So in the above code, we are waiting for the OS read FIFO buffer to show something within 1.5s, checking every 5ms (WaitForRS232Port()). If anything shows up, makes sure to wait to have enough, the size of the payload (GetFIFOComputerRS232Port()).

I'm not sure if it made a difference but we also removed the OS write FIFO buffer by changing it from 0 to FILE_FLAG_NO_BUFFERING:

File: OSComputerRS232Port.h
...
    hDev = CreateFile( 
        tstr,
        GENERIC_READ|GENERIC_WRITE,
        0, // Must be opened with exclusive-access.
        NULL, // No security attributes.
        OPEN_EXISTING, // Must use OPEN_EXISTING.
        FILE_FLAG_NO_BUFFERING, // Not overlapped I/O. Should use FILE_FLAG_WRITE_THROUGH and maybe also FILE_FLAG_NO_BUFFERING?
        NULL // hTemplate must be NULL for comm devices.
        );
...

I'm definitely not a C++ ninja, but this seems to consistently work. If you have any suggestions, I would love to hear them!
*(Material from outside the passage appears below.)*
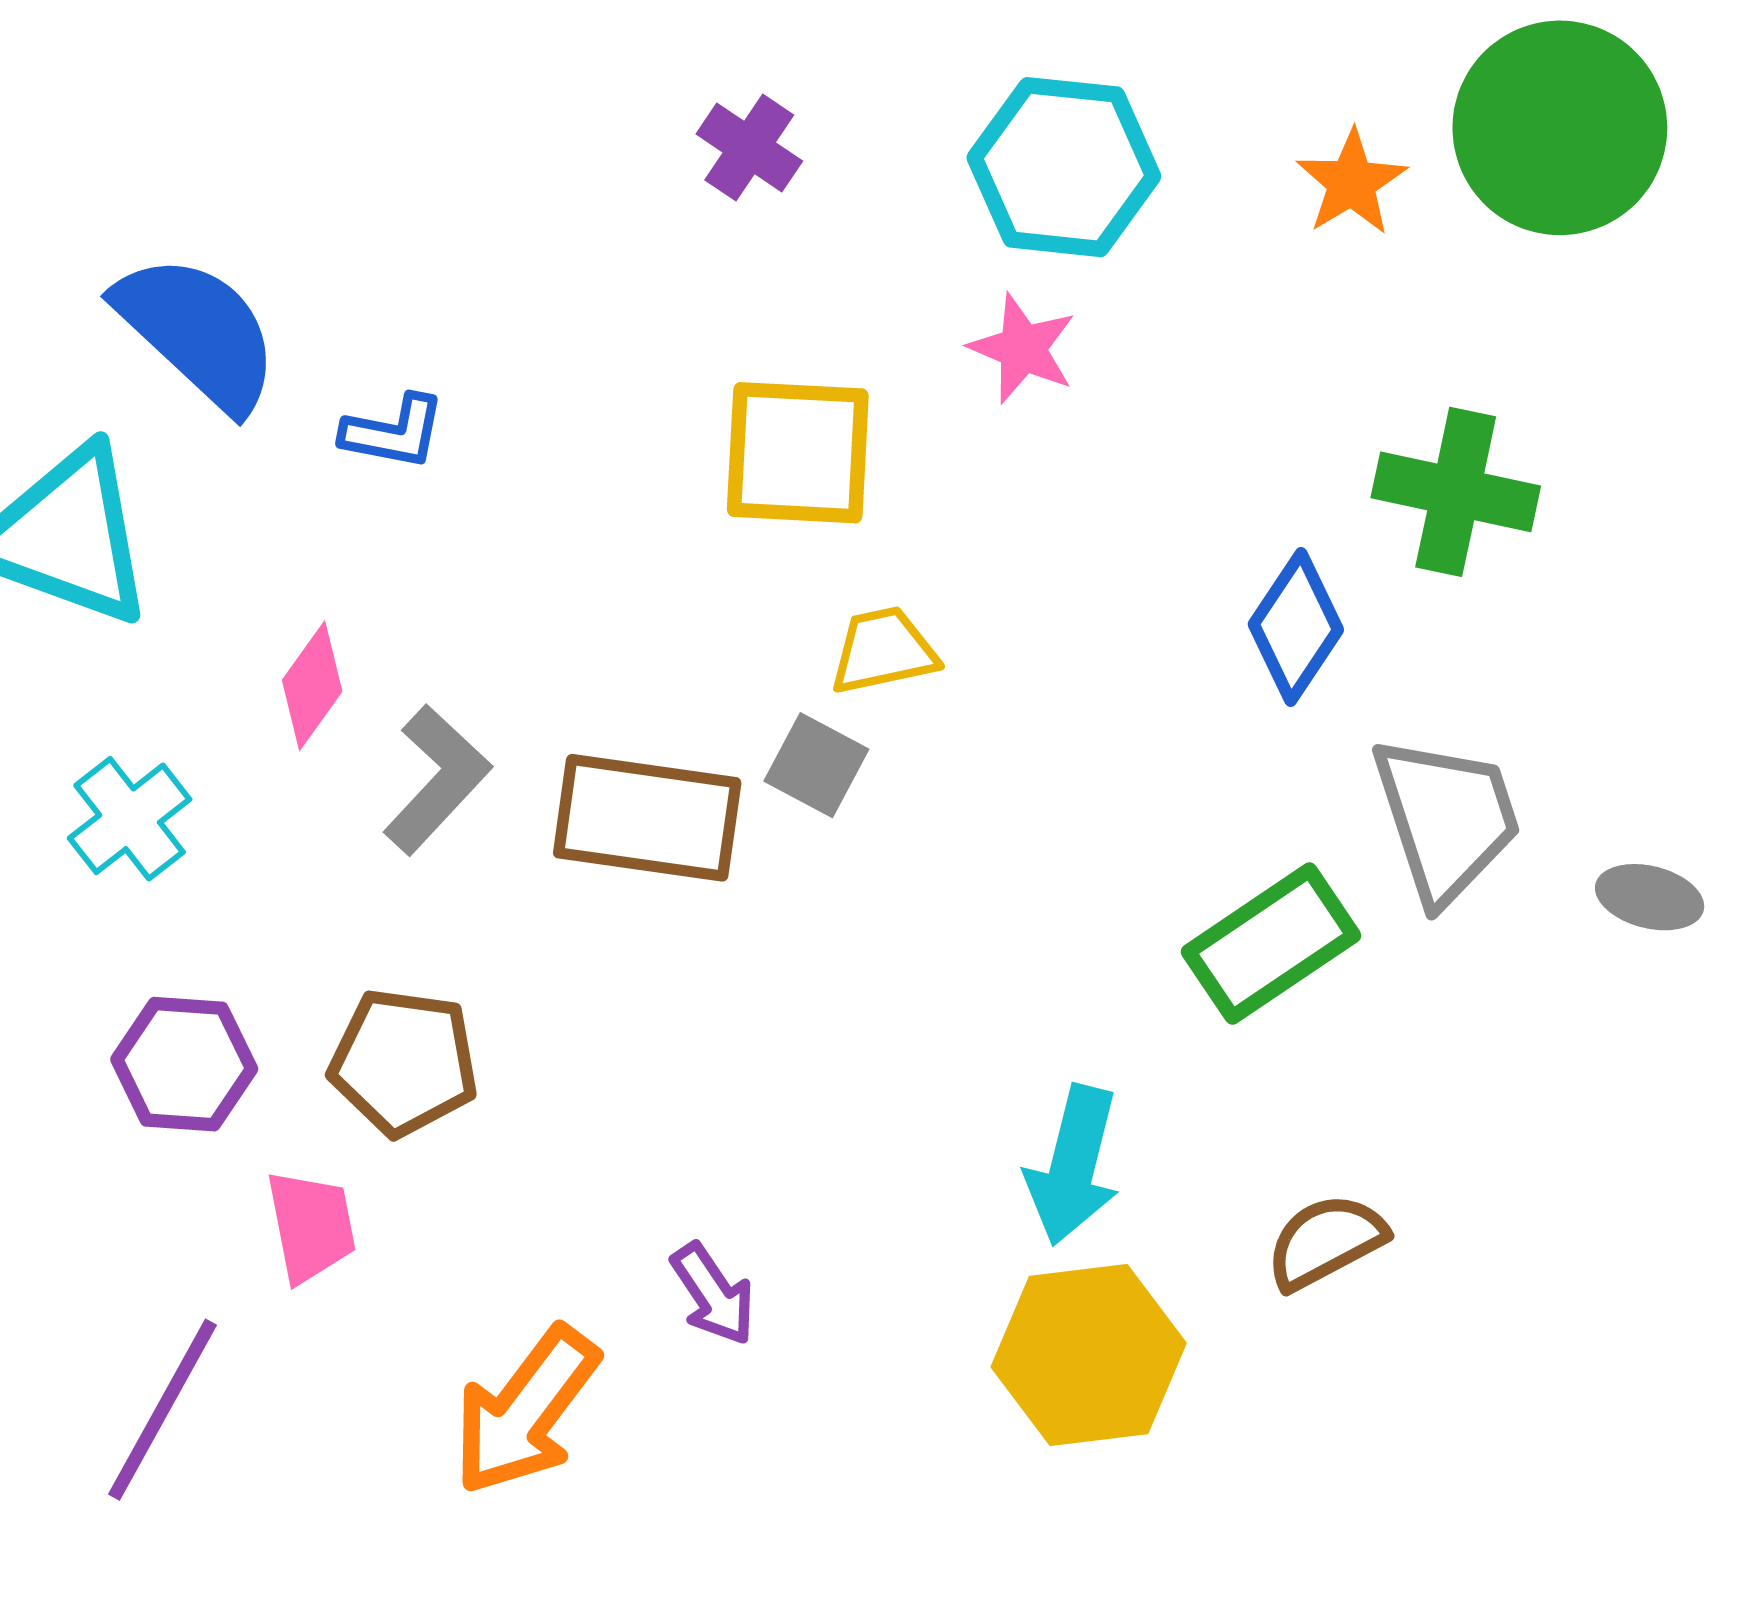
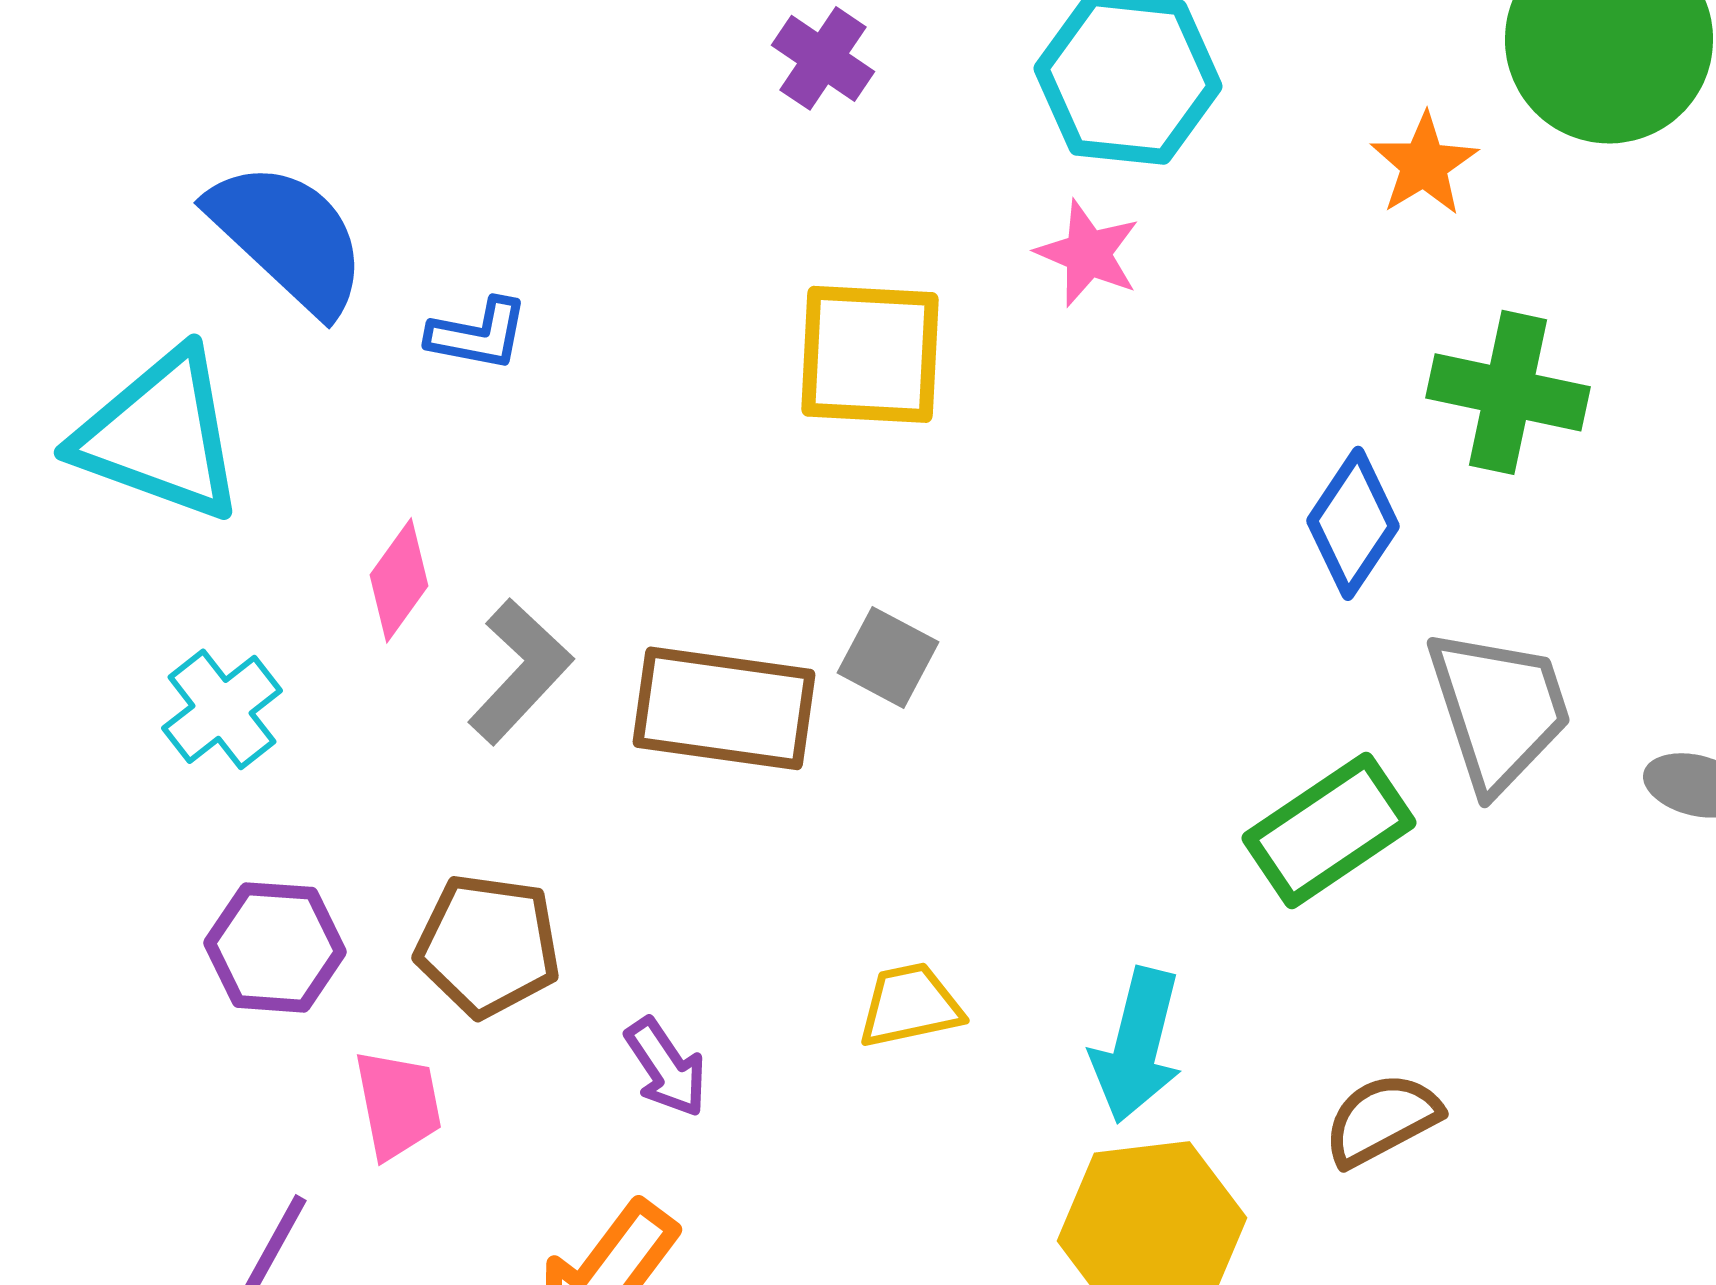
orange star: (1352, 183) -> (1424, 164), moved
yellow trapezoid: (883, 651) -> (910, 1005), moved
purple arrow: (713, 1294) -> (666, 1067), moved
lebarsfa commented 4 years ago

Thank you very much for sharing your fix!

So it seems to be a timeout problem...

In the configuration file RPLIDAR0.txt, there is a timeout parameter which is 1000 ms by default (you mentioned in your first message that your serial timeout was also 1000). From your fix, I would say you expect the problematic read operation might take up to 1500 ms to get the first byte, then we might have to wait up to 50x5 ms for the rest of the bytes, but in practice the mSleep() function relies on the Windows API Sleep() function which is typically with a resolution of around 16 ms (see e.g. https://stackoverflow.com/questions/9518106/winapi-sleep-function-call-sleeps-for-longer-than-expected) so it is probably up to 50x16=800 ms.

From that, I wonder if just changing the timeout parameter in RPLIDAR0.txt to something like 2500 could also solve the problem without changing anything in the C++ code. If this does not work, I would highly expect that adding WaitForRS232Port(&pRPLIDAR->RS232Port, 1500, 5) (or even just mSleep(1500), or with a bit more than 1500) alone is the real fix (the ReadAllRS232Port() is supposed to already do something quite equivalent to the loop with GetFIFOComputerRS232Port() assuming the RPLIDAR0.txt timeout is 1000)...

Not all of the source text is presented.